Overview of the Conservation Society of San Antonio

The Conservation Society of San Antonio is a non-profit organization dedicated to the preservation and protection of the historical and cultural heritage of San Antonio, Texas. Founded on March 22, 1924, it is one of the oldest and most influential preservation organizations in the United States.

Situated in San Antonio in Bexar County, the Conservation Society of San Antonio is headquartered in the Anton Wulff House, a historic building that the society rescued from demolition in 1974. The Anton Wulff House was constructed between 1869 and 1870 by Anton Wulff, a German immigrant who later became San Antonio’s first Park Commissioner.

The society’s mission is to safeguard the unique architectural, cultural, and natural resources that contribute to the character and charm of San Antonio. It focuses on the conservation of historic structures, neighborhoods, and landmarks, as well as the promotion of responsible urban development and environmental stewardship.

One of the significant achievements of the Conservation Society of San Antonio is its involvement in preserving and restoring the historic King William District. This neighborhood, located south of downtown San Antonio, features numerous well-preserved Victorian and early 20th-century homes. The society played a pivotal role in advocating for its preservation, resulting in the district being listed on the National Register of Historic Places.

Additionally, the Conservation Society has been actively involved in the preservation of other historic sites, such as the Spanish Governor’s Palace, the Steves Homestead, and the San Antonio Missions National Historical Park. Through its advocacy efforts, educational programs, and community engagement, the society raises awareness about the importance of preserving San Antonio’s rich heritage for future generations.

By collaborating with local government, businesses, and community members, the Conservation Society of San Antonio continues to help shape policies and practices that protect the city’s historic fabric. Its dedication to preserving San Antonio’s unique heritage contributes to the city’s identity and ensures that future generations can appreciate and learn from its rich history.

History of the San Antonio Conservation Society

the façade of the Anton Wulff House

Established in 1924, the Conservation Society of San Antonio is one of the pioneering community preservation organizations in the United States.

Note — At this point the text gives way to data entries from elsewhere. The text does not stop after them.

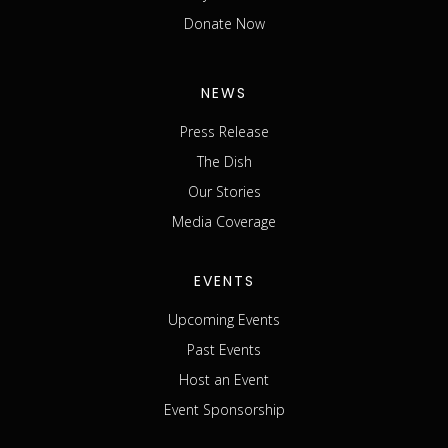
Donate Now
NEWS
Press Release
The Dish
Our Stories
Media Coverage
EVENTS
Upcoming Events
Past Events
Host an Event
Event Sponsorship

Emily Edwards and Rena Maverick Green led the organization since its inception on March 22, 1924. At that time, San Antonio was the largest city in Texas, and its rapid growth was threatening many of the historic aspects of the city. They recognized the need to protect the city’s historic treasures from the ever-expanding urban landscape.

Their journey began with a passionate fight to save the Market House from destruction due to street-widening projects. Built in 1859, it was an architectural gem showcasing the Greek Revival style. The 13 women present at the organizational meeting vowed not only to seek the preservation of the Market House but also other old buildings, documents, names, pictures, natural beauty, and anything admirably distinctive of San Antonio.

Though the Market House itself couldn’t be saved, the society’s efforts ensured that its facade found a new home at the San Pedro Playhouse, the home of San Antonio Little Theater in San Pedro Park. However, the stonework was dismantled to the point that it could not be reused, so when the Playhouse opened in 1930, the city decided to replicate the facade of the old Market House using new stone.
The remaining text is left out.